Comme l’explique Denis-Emmanuel Philippe, « aussitôt qu’une société coche deux critères (par exemple, plus de 11,25 millions d’euros de chiffre d’affaires et bilan de plus de 6 millions, NDLR) sur une base consolidée, ses participations de plus de 2,5 millions d’euros devront être comptabilisées comme immobilisation financière pour être éligibles aux RDT. L’avant-projet va donc plus loin que l’accord gouvernemental, qui limitait l’application de cette nouvelle condition d’immobilisation financière aux participations détenues par des grandes sociétés dans d’autres grandes sociétés. »
Holdings patrimoniales touchées de plein fouet
Voici un exemple. Une grande société holding détient des actions d’une start-up technologique, qui est une petite société. La participation n’atteint pas 10% du capital de la start-up mais a une valeur d’acquisition de plus de 2,5 millions d’euros. Si la start-up distribue un dividende à sa société holding actionnaire, celui-ci ne sera exonéré en tant que revenu définitivement taxé que si la participation dans la start-up est comptabilisée comme immobilisation financière dans les comptes de la holding. Si la participation est comptabilisée en tant que placement de trésorerie, le régime RDT n’interviendra pas.

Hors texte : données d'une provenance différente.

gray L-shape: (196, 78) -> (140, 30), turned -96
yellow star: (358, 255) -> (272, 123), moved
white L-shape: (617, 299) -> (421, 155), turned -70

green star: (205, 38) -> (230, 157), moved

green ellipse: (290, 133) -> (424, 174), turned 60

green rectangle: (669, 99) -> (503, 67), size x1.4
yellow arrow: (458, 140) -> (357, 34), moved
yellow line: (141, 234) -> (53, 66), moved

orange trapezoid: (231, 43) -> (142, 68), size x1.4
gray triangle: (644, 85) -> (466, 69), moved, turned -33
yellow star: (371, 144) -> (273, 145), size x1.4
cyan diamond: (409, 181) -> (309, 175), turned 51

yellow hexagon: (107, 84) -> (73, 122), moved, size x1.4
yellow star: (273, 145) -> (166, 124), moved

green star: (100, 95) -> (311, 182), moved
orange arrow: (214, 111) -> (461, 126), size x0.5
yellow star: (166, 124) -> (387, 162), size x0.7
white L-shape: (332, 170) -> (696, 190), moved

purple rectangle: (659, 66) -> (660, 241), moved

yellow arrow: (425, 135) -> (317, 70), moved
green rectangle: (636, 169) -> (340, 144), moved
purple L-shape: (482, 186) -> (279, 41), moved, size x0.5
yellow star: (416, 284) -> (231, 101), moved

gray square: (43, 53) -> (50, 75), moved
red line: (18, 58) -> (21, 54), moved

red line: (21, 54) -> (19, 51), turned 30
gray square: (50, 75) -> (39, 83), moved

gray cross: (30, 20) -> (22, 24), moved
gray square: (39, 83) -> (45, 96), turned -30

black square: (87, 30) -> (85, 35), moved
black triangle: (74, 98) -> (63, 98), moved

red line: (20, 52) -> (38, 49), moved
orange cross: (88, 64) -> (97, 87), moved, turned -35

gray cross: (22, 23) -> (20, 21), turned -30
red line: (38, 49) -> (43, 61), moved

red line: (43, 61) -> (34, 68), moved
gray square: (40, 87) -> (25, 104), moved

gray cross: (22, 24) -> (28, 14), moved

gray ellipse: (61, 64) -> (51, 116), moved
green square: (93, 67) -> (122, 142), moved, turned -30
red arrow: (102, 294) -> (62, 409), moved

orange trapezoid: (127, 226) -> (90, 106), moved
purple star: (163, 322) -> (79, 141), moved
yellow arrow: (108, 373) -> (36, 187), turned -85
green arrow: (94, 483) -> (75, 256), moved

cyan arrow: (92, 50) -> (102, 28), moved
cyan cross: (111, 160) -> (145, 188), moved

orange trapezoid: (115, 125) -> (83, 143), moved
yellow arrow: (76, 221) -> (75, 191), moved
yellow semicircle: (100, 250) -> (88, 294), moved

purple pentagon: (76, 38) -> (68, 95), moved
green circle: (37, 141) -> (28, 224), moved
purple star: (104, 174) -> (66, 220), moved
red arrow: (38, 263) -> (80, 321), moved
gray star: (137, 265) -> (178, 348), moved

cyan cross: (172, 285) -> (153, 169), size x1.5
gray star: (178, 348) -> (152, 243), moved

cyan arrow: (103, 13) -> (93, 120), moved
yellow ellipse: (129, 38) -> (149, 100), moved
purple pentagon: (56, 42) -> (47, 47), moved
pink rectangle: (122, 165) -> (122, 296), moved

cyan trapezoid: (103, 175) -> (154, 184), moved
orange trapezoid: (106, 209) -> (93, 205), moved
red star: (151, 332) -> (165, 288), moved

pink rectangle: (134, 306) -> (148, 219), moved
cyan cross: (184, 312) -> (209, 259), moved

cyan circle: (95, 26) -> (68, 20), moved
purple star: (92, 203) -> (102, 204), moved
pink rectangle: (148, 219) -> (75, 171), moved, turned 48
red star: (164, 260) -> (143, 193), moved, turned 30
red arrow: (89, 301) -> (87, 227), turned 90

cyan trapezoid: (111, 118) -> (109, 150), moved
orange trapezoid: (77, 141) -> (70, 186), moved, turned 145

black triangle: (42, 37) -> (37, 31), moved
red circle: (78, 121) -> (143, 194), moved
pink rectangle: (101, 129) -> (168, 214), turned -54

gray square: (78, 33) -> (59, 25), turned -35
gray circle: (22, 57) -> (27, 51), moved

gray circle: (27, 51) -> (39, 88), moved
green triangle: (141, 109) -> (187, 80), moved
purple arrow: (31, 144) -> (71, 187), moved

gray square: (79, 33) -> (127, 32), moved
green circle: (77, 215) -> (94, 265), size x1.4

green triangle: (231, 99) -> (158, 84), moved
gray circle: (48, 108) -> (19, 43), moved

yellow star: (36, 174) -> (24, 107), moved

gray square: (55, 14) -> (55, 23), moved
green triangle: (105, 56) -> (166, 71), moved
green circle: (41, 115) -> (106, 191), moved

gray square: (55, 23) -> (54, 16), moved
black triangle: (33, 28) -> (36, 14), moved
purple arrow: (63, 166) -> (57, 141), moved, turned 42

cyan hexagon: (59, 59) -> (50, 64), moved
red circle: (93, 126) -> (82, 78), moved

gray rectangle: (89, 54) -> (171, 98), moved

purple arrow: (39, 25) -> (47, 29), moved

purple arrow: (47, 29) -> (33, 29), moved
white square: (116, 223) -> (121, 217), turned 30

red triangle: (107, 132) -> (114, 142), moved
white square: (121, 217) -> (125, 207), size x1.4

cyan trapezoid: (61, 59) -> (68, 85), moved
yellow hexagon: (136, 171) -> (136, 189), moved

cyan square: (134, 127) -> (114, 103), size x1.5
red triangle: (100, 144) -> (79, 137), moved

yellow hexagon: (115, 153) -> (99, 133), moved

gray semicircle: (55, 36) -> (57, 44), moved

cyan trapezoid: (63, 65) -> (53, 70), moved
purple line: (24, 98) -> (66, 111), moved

Quelles seront les sociétés affectées par cette modification? « L’ajout d’une condition de comptabilisation au titre d’immobilisation financière touchera en plein cœur de nombreuses holdings patrimoniales, cotées ou non, qui ne sont pas « petites » et qui investissent dans des portefeuilles d’actions cotées composés de lignes d’investissements de plus de 2,5 millions d’euros », explique Me Philippe. « Le régime RDT tombera à l’eau à cause de cette nouvelle condition d’immobilisation financière. En effet, une participation inférieure à 10% dans une société cotée atteignant plusieurs millions d’euros pourrait parfaitement se voir refuser la qualification d’immobilisation financière, dès lors qu’elle ne conférerait pas de lien durable et spécifique ou ne permettrait pas de développer l’activité propre de la société holding. »
Selon ce spécialiste, le nouveau régime RDT risque aussi d’échapper, dans nombre de cas, à des entreprises du secteur financier. « Outre les holdings patrimoniales, les établissements de crédit (banques, NDLR) détenant à l’actif de leur bilan des portefeuilles de placement pourraient aussi être lourdement impactés par cette mesure », précise Denis-Emmanuel Philippe. « Idem pour les compagnies d’assurance. »
L’ajout de la condition de comptabilisation des participations en immobilisations financières risque donc de priver nombre d’entreprises du bénéfice du régime fiscal des RDT.
Avis du conseil d’État
Le Conseil d’État a récemment rendu son avis sur l’avant-projet de loi qui réforme le régime RDT. Le durcissement de la condition minimale de participation dans une filiale, pour bénéficier de ce régime, est-il compatible avec la directive mères-filiales? Le Conseil d’État émet des doutes à cet égard. Selon lui, cette directive autorise le législateur à prévoir une condition de durée quantitative, comme la conservation de la participation pendant une année, ou une condition de participation (par exemple, 10% ou 2,5 millions d’euros).
« Mais le Conseil d’État se demande si, outre ces conditions, d’autres conditions, plus qualitatives, peuvent être introduites », souligne Denis-Emmanuel Philippe (Bloom Law). « Le Conseil d’État fait ici référence à l’introduction de la condition de comptabilisation de la participation en immobilisation financière. »
Selon Me Philippe, il n’est pas totalement exclu qu’un recours en annulation soit introduit par de grandes sociétés holdings, des institutions financières ou des compagnies d’assurances affectées par cette modification. « Mais les chances de succès me semblent très minces », estime-t-il.